Ren considers this, looking sidelong at the blue box beside the kettle. “Is it caffeinated?”

“Of course,” Hux says, letting his tone lighten. “That’s the first cardinal rule of insurgency: everyone is running on stimulants.”

Ren snorts, and his lips turn up a bit. That might be as good as a laugh. “Then by all means, initiate me.”

“Certainly.” Hux bends to open a desk drawer and extract a second mug. He fills it with steaming water, then shoves it with the box of tea across the desk.

Ren opens a packet of tea and drops the bag into his mug with a quaint sort of delicateness, as if he’s unused to it. “Thank you.” He pushes the box back toward Hux.

“You’re welcome.” Hux wordlessly grabs the discarded packet from in front of Ren and tosses it in the waste bin by his feet. Ren tenses slightly as Hux reaches past the blaster, but quickly relaxes again. “You get to talk first, while your tea brews,” says Hux.

“What do you want to know?” Ren’s holding the mug with both hands, like he’s cold. (It’s almost pitiable.)

_Everything_ , obviously. Hux doesn’t cope well with unsolved variables. He’d better start small, though.

“Why was that compound on fire?” He takes a swig out of his own mug. “Or should I ask _what_ was the compound at all?”

“A Jedi temple and academy,” says Ren, flatly.

“A what?” Hux sets his mug down, trying not to laugh. “It’s common knowledge that religion’s dead.”

“Not to my-- I mean, to Luke Skywalker.”

_My uncle_ , he must have meant to say. Fascinating. But strategy first:

“If Skywalker, a presumed enemy of the Order, was planetside when my squad landed, why didn’t you mention this at the time?” Hux fishes again, as nonchalant as possible. He adds, perhaps less than truthfully, who knows, ‘He would have made a valuable capture.”

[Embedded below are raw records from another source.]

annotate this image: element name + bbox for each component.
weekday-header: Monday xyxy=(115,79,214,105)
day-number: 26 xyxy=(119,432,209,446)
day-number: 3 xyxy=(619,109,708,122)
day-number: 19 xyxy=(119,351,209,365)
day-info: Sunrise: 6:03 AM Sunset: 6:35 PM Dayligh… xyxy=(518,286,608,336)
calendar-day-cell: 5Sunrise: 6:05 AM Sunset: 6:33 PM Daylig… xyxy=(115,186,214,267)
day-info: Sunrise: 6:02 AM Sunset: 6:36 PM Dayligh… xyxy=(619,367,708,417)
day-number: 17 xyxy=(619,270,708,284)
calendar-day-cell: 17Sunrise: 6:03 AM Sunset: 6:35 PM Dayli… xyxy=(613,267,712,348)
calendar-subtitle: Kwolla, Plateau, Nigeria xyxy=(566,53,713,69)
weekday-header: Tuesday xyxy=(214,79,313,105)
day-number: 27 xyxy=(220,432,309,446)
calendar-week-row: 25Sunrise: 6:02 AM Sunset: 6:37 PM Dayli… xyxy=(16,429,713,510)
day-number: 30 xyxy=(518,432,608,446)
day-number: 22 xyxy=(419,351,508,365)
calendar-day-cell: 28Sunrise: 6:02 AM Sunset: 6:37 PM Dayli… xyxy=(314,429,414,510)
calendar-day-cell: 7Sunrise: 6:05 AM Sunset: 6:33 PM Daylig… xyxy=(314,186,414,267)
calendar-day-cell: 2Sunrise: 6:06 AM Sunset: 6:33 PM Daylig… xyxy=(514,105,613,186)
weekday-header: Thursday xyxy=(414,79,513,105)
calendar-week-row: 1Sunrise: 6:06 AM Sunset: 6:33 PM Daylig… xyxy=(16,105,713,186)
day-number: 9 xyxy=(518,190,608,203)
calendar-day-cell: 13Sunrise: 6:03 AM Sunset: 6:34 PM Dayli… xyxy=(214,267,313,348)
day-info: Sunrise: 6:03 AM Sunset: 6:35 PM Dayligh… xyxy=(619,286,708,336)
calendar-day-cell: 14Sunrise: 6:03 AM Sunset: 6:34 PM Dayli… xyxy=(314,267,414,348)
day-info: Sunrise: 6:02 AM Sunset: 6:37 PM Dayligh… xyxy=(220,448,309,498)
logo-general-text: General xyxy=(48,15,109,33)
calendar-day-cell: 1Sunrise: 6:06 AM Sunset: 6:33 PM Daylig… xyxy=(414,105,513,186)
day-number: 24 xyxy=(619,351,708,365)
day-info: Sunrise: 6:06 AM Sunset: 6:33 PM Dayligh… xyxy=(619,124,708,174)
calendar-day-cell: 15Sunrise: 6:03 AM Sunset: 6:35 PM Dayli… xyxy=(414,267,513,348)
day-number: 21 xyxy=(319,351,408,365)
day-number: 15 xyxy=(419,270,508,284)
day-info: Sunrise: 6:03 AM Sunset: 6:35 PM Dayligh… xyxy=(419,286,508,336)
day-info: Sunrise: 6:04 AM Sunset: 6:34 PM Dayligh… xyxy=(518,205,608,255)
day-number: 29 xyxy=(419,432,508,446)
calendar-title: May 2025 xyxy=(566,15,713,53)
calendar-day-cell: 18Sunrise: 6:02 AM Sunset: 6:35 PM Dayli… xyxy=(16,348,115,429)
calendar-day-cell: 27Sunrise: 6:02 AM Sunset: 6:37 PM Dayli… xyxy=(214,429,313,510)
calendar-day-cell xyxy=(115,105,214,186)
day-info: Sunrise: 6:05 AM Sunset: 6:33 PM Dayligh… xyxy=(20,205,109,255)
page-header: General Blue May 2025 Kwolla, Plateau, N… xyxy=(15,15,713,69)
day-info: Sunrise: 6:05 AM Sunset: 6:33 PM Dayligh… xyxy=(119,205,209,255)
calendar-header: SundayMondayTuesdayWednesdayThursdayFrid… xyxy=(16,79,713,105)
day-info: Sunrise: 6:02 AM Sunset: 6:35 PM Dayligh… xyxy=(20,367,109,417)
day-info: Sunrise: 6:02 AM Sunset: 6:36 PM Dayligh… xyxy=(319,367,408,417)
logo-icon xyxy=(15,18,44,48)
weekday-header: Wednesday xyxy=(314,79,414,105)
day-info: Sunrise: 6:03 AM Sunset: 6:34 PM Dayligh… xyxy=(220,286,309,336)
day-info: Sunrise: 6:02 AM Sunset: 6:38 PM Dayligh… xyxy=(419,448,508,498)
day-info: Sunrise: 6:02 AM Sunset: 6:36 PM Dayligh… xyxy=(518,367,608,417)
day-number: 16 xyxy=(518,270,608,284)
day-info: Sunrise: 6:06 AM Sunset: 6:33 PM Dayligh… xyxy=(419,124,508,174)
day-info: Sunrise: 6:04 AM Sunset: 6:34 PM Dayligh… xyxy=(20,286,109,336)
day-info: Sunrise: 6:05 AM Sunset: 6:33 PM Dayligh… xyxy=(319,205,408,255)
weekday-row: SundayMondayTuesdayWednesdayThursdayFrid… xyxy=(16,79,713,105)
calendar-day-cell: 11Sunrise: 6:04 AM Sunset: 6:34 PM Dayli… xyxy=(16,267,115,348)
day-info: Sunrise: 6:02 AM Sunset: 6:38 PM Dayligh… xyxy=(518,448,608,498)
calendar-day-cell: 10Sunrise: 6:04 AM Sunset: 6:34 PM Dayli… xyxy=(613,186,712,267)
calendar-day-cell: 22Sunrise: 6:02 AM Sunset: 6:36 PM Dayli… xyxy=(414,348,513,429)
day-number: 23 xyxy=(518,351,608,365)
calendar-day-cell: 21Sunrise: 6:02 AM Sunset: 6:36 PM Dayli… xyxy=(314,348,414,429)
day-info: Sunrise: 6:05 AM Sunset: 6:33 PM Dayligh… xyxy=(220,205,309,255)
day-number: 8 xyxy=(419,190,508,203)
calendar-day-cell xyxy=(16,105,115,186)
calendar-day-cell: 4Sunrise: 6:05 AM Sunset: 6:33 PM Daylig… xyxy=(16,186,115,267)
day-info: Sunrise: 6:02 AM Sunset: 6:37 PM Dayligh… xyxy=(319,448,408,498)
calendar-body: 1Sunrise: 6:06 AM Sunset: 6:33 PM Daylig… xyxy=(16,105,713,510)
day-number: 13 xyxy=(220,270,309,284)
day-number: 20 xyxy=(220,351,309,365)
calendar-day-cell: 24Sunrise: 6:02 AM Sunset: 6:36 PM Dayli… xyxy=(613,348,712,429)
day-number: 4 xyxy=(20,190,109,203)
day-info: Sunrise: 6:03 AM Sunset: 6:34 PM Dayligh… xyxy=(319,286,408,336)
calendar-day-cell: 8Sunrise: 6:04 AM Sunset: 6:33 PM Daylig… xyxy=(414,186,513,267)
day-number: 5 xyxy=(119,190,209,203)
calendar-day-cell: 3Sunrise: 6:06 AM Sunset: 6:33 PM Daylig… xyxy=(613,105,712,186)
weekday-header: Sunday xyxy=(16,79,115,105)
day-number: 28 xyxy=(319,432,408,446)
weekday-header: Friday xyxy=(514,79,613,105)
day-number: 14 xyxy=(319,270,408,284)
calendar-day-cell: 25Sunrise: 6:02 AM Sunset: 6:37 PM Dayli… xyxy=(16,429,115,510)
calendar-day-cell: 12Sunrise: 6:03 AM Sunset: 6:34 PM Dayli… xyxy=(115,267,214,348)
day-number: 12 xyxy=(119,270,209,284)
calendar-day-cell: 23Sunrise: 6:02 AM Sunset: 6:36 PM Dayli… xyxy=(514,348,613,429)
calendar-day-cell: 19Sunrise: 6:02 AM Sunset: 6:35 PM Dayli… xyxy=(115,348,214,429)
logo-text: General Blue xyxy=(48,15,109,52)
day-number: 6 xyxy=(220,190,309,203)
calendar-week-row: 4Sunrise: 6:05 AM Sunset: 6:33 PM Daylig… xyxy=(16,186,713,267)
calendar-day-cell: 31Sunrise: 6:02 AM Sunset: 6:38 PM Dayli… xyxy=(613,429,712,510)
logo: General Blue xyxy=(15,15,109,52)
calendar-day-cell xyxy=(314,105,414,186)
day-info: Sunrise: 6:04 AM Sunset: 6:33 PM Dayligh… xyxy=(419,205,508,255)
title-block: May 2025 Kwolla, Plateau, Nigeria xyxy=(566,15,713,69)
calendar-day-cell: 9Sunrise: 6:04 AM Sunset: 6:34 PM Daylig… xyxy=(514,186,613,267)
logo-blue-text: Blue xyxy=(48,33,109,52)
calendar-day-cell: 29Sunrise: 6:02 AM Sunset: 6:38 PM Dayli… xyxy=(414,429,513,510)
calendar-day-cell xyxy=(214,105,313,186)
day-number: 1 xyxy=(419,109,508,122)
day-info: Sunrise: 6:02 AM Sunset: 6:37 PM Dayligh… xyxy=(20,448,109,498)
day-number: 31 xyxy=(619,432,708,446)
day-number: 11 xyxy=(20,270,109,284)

Ren gnaws his lip, stares down into the steam still curling out of his mug. “Skywalker’s... _neutralized.._?”

Hux can hear the question, as if he’s trying out the word. “We prefer the term _dead_ ,” he says. “Go on.”

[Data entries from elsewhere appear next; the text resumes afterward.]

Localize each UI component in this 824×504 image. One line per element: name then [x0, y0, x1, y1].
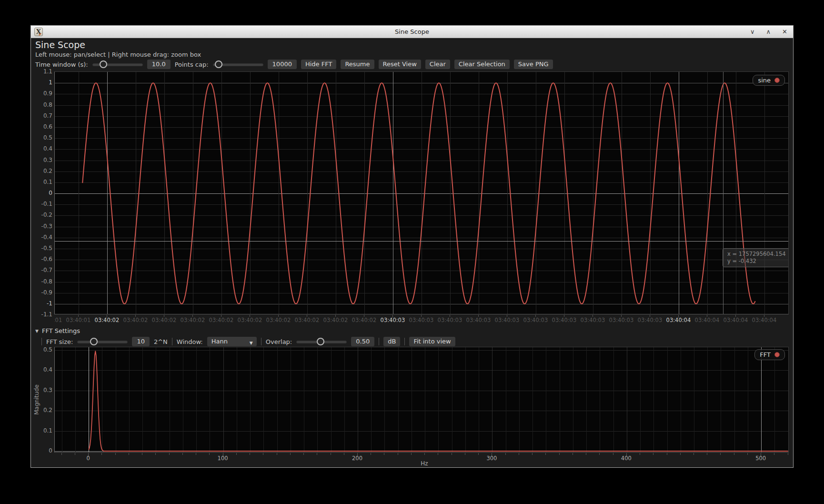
- fft-x-tick-mark: [196, 453, 196, 455]
- fft-x-tick-label: 300: [472, 455, 511, 462]
- fft-x-axis-title: Hz: [405, 460, 443, 467]
- fft-x-tick-mark: [290, 453, 291, 455]
- scope-y-tick-label: -0.2: [31, 211, 52, 219]
- fft-x-tick-mark: [411, 453, 412, 455]
- fft-x-tick-mark: [545, 453, 546, 455]
- fft-x-tick-mark: [250, 453, 250, 455]
- fft-x-tick-mark: [519, 453, 519, 455]
- scope-y-tick-label: -0.3: [31, 222, 52, 230]
- close-icon[interactable]: ✕: [782, 26, 787, 38]
- app-window: X Sine Scope ∨ ∧ ✕ Sine Scope Left mouse…: [30, 25, 794, 468]
- points-cap-slider[interactable]: [213, 60, 263, 69]
- fft-x-tick-mark: [586, 453, 586, 455]
- fit-into-view-button[interactable]: Fit into view: [409, 337, 455, 346]
- fft-window-selected: Hann: [211, 338, 228, 345]
- fft-x-tick-mark: [424, 453, 425, 455]
- slider-handle[interactable]: [100, 60, 107, 68]
- separator: [41, 338, 42, 345]
- fft-size-label: FFT size:: [46, 338, 73, 345]
- fft-x-tick-label: 100: [204, 455, 242, 462]
- scope-y-tick-label: 1: [31, 79, 52, 86]
- maximize-icon[interactable]: ∧: [766, 26, 771, 38]
- slider-handle[interactable]: [317, 338, 324, 345]
- scope-y-tick-label: 0.7: [31, 112, 52, 120]
- time-window-value[interactable]: 10.0: [147, 60, 171, 69]
- scope-y-tick-label: 0.5: [31, 134, 52, 141]
- hide-fft-button[interactable]: Hide FFT: [301, 60, 336, 69]
- scope-y-tick-label: -1.1: [31, 311, 52, 318]
- db-toggle-button[interactable]: dB: [383, 337, 400, 346]
- fft-legend-label: FFT: [760, 351, 771, 358]
- scope-y-tick-label: 0: [31, 189, 52, 197]
- time-window-label: Time window (s):: [35, 61, 88, 68]
- fft-x-tick-mark: [532, 453, 533, 455]
- fft-x-tick-mark: [236, 453, 237, 455]
- scope-y-tick-label: -0.5: [31, 244, 52, 252]
- scope-y-tick-label: 0.4: [31, 145, 52, 152]
- fft-x-tick-mark: [384, 453, 384, 455]
- fft-x-tick-mark: [465, 453, 465, 455]
- fft-x-tick-mark: [303, 453, 304, 455]
- fft-x-tick-mark: [734, 453, 734, 455]
- titlebar[interactable]: X Sine Scope ∨ ∧ ✕: [31, 26, 793, 38]
- tooltip-y-value: y = -0.432: [727, 258, 786, 265]
- fft-x-tick-mark: [599, 453, 600, 455]
- fft-y-tick-label: 0: [31, 447, 52, 454]
- fft-x-tick-mark: [317, 453, 317, 455]
- points-cap-value[interactable]: 10000: [268, 60, 297, 69]
- scope-legend[interactable]: sine: [753, 75, 785, 86]
- scope-y-tick-label: -0.4: [31, 233, 52, 241]
- scope-y-tick-label: 0.6: [31, 123, 52, 131]
- time-window-slider[interactable]: [92, 60, 143, 69]
- crosshair-vertical-line: [723, 72, 724, 314]
- fft-x-tick-mark: [438, 453, 438, 455]
- scope-y-tick-label: -0.8: [31, 278, 52, 285]
- fft-settings-header[interactable]: ▼ FFT Settings: [35, 327, 80, 334]
- mouse-hint-text: Left mouse: pan/select | Right mouse dra…: [35, 51, 201, 58]
- fft-x-tick-label: 200: [338, 455, 376, 462]
- scope-y-tick-label: 0.3: [31, 156, 52, 164]
- scope-y-tick-label: -0.9: [31, 289, 52, 296]
- scope-y-tick-label: 0.8: [31, 101, 52, 109]
- fft-x-tick-mark: [693, 453, 694, 455]
- fft-y-tick-label: 0.5: [31, 346, 52, 353]
- collapse-caret-icon[interactable]: ▼: [35, 329, 39, 333]
- scope-plot[interactable]: x = 1757295604.154 y = -0.432 sine: [54, 71, 789, 314]
- reset-view-button[interactable]: Reset View: [379, 60, 421, 69]
- clear-button[interactable]: Clear: [425, 60, 450, 69]
- fft-x-tick-mark: [155, 453, 156, 455]
- fft-window-label: Window:: [177, 338, 203, 345]
- page-title: Sine Scope: [35, 40, 85, 50]
- save-png-button[interactable]: Save PNG: [514, 60, 553, 69]
- fft-x-tick-label: 500: [742, 455, 780, 462]
- fft-x-tick-mark: [505, 453, 506, 455]
- minimize-icon[interactable]: ∨: [750, 26, 755, 38]
- slider-handle[interactable]: [90, 338, 98, 345]
- fft-size-value[interactable]: 10: [132, 337, 150, 346]
- fft-x-tick-mark: [720, 453, 721, 455]
- toolbar: Time window (s): 10.0 Points cap: 10000 …: [35, 59, 553, 70]
- fft-x-tick-mark: [653, 453, 653, 455]
- fft-overlap-slider[interactable]: [296, 338, 347, 346]
- fft-size-slider[interactable]: [77, 338, 128, 346]
- fft-x-tick-label: 400: [607, 455, 645, 462]
- fft-x-tick-label: 0: [69, 455, 107, 462]
- clear-selection-button[interactable]: Clear Selection: [454, 60, 510, 69]
- fft-x-tick-mark: [559, 453, 560, 455]
- fft-legend[interactable]: FFT: [754, 349, 785, 360]
- points-cap-label: Points cap:: [175, 61, 209, 68]
- scope-y-tick-label: 1.1: [31, 68, 52, 75]
- cursor-tooltip: x = 1757295604.154 y = -0.432: [723, 248, 789, 267]
- fft-overlap-label: Overlap:: [266, 338, 292, 345]
- fft-series-color-dot: [774, 352, 780, 357]
- resume-button[interactable]: Resume: [341, 60, 374, 69]
- scope-y-tick-label: -1: [31, 300, 52, 307]
- fft-x-tick-mark: [115, 453, 116, 455]
- scope-y-tick-label: 0.2: [31, 167, 52, 175]
- fft-x-tick-mark: [774, 453, 774, 455]
- slider-handle[interactable]: [215, 60, 222, 68]
- fft-x-tick-mark: [101, 453, 102, 455]
- fft-overlap-value[interactable]: 0.50: [351, 337, 374, 346]
- fft-plot[interactable]: FFT: [54, 347, 789, 453]
- fft-window-dropdown[interactable]: Hann ▼: [207, 337, 257, 346]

“No,” Ren says immediately. “My turn.” He gives Hux a slightly pained look, then asks, “Where are we going? Besides to deliver me to Snoke. Geographically speaking, where?”

“Snoke’s flagship, the _Supremacy_. Even at lightspeed we’re currently about--” Some numbers cartwheel through Hux’s head. “--twelve hours out. Like most of the Order, he’s based in the Unknown Regions.”

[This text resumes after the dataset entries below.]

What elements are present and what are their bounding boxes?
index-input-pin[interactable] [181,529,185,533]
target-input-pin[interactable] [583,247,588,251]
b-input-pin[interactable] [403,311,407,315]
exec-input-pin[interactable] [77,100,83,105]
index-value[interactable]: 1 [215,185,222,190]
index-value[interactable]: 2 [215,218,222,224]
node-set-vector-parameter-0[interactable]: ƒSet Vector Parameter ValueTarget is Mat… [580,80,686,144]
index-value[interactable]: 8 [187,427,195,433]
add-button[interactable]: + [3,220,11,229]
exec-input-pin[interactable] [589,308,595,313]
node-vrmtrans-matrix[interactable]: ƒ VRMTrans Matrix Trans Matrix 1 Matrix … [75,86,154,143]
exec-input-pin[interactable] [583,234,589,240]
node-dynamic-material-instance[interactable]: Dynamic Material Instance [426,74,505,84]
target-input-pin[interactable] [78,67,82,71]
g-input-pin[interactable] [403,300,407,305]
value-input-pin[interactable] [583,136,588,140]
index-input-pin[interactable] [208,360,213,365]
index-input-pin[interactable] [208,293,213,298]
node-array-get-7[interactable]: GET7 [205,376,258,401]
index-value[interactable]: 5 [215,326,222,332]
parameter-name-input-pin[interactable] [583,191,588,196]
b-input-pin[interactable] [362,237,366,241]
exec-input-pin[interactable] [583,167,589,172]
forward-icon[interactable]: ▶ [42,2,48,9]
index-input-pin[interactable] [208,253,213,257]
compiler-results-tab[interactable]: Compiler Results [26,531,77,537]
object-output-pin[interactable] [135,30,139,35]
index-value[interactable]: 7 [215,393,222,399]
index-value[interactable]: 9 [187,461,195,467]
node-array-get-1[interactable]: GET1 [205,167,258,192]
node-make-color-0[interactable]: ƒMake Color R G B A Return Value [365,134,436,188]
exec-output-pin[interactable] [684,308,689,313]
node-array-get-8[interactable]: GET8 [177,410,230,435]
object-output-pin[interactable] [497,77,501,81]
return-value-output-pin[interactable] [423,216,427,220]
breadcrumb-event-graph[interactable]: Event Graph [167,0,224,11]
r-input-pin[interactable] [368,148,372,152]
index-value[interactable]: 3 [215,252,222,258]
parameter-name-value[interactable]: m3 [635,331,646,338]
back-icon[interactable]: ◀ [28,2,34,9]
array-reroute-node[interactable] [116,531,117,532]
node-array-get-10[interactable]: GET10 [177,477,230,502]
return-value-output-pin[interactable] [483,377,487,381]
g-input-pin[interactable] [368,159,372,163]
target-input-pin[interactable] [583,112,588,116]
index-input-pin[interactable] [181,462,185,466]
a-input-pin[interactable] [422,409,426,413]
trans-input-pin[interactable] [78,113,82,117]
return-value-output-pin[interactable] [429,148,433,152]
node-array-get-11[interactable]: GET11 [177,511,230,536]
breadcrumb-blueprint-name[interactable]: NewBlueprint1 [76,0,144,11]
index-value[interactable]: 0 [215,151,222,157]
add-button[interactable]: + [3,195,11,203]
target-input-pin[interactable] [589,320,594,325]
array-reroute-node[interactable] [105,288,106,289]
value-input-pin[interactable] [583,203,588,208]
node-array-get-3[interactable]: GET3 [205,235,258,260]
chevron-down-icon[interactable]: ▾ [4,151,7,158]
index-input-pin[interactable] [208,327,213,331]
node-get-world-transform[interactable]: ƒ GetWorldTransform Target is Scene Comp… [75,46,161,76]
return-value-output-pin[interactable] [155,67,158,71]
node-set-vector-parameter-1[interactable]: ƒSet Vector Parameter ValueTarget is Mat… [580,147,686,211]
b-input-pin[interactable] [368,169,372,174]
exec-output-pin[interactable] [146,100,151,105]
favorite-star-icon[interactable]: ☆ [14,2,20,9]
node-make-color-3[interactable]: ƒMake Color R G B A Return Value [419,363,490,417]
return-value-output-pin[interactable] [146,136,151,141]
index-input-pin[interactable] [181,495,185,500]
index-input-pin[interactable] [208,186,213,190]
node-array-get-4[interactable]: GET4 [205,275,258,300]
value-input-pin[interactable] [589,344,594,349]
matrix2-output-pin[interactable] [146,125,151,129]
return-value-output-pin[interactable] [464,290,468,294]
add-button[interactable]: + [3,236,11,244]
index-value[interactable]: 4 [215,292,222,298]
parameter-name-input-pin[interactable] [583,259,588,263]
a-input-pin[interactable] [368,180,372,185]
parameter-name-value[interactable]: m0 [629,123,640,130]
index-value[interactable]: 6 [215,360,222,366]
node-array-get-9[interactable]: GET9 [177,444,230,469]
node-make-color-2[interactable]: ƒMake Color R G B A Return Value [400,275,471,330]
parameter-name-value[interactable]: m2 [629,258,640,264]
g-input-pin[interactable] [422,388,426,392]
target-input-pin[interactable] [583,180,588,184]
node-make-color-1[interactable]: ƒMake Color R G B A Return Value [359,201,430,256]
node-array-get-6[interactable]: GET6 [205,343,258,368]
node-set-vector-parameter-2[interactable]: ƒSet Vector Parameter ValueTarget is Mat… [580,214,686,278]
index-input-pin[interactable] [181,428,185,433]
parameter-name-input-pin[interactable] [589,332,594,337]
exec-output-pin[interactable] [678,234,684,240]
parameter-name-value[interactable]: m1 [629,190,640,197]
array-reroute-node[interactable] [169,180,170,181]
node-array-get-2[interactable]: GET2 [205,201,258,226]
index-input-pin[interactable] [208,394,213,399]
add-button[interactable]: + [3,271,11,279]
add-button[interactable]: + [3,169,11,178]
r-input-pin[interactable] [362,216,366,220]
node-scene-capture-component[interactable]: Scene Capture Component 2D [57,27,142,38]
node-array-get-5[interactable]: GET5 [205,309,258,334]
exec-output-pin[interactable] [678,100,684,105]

Ren swirls the mug, fiddles with the tag attached to the teabag. The sharp aroma of it has begun to permeate the air between them.“Not so unknown, then…”

“Not really, no.” Hux knows bait when he hears it, but he’ll take the risk. “We’ll probably rename them to something more equitable once the Order’s in firmer control. Most of the beings out there see ‘Unknown Regions’ as a bit of a write-off from your Republic.”

“Not mine,” says Ren quickly.

“Glad to hear that.” Hux glances at his datapad--still says _Loading Connection_ , four thin blue bars flickering in and out. “How did Skywalker die?” Hux can guess, but still.

Ren’s knuckles whiten against the durasteel of the mug, but he makes no other sign. “I brought down a dwelling on him.”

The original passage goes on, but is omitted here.